EXERCISE
One part of the entries below is wanted: the lines from the one containing "oups, and hopefully" through the one containing "cific knowledge. This". Write those out exactly and nothing else.

EXTRACTED MATERIAL
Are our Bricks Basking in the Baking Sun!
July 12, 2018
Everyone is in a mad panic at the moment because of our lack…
--
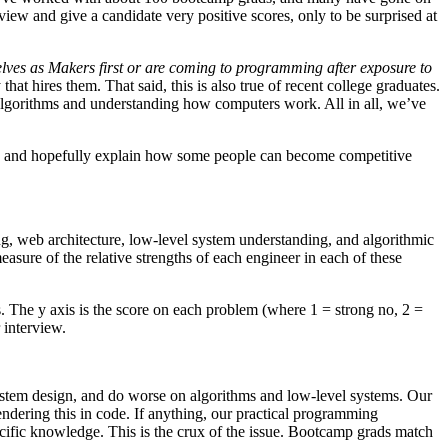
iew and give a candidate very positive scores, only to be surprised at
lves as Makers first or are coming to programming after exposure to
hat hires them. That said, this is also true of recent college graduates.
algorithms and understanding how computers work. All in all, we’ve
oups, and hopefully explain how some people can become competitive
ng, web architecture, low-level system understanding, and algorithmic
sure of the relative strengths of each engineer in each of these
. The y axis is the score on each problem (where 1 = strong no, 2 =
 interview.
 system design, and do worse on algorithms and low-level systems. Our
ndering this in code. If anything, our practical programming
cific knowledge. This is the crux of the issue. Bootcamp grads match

EXERCISE RESULT
oups, and hopefully explain how some people can become competitive
ng, web architecture, low-level system understanding, and algorithmic
sure of the relative strengths of each engineer in each of these
. The y axis is the score on each problem (where 1 = strong no, 2 =
 interview.
 system design, and do worse on algorithms and low-level systems. Our
ndering this in code. If anything, our practical programming
cific knowledge. This is the crux of the issue. Bootcamp grads match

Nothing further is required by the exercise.